** Opening INFORMATION SUPPLIED block **

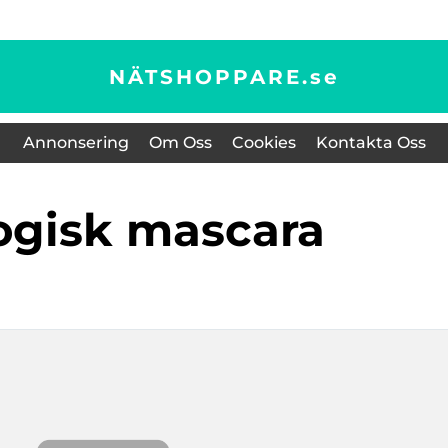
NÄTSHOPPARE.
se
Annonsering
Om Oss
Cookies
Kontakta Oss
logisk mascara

** Closing INFORMATION SUPPLIED block **
** Opening INFORMATION SUPPLIED block **

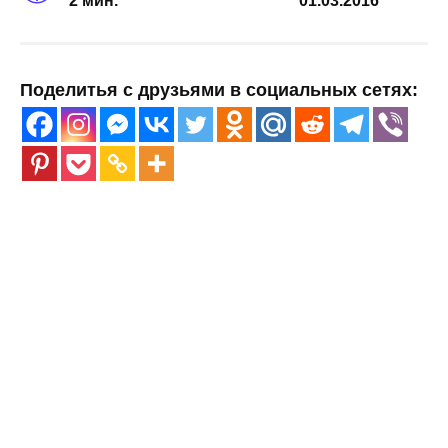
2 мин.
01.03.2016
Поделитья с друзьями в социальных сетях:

** Closing INFORMATION SUPPLIED block **
** Opening INFORMATION SUPPLIED block **

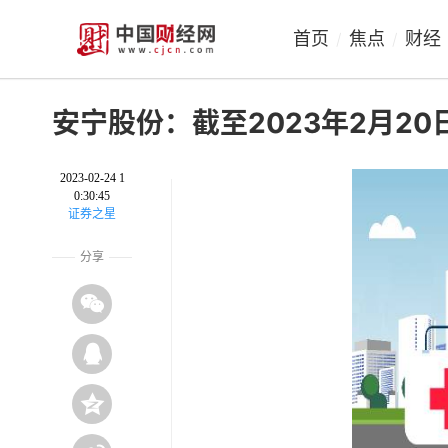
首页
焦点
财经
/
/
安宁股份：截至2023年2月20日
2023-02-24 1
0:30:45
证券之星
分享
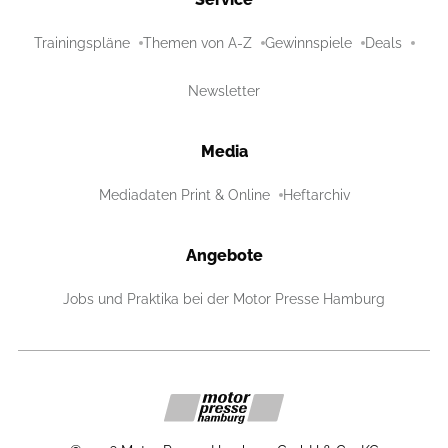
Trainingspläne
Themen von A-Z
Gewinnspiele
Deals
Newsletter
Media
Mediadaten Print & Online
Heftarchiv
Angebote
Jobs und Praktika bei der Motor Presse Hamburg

** Closing INFORMATION SUPPLIED block **

- TASK GOAL
Set down only the lines above that fall between the line holding "Gewinnspiele" and the line holding "Jobs und Praktika", inclusive, keeping each exact.

- EXERCISE SOLUTION
Gewinnspiele
Deals
Newsletter
Media
Mediadaten Print & Online
Heftarchiv
Angebote
Jobs und Praktika bei der Motor Presse Hamburg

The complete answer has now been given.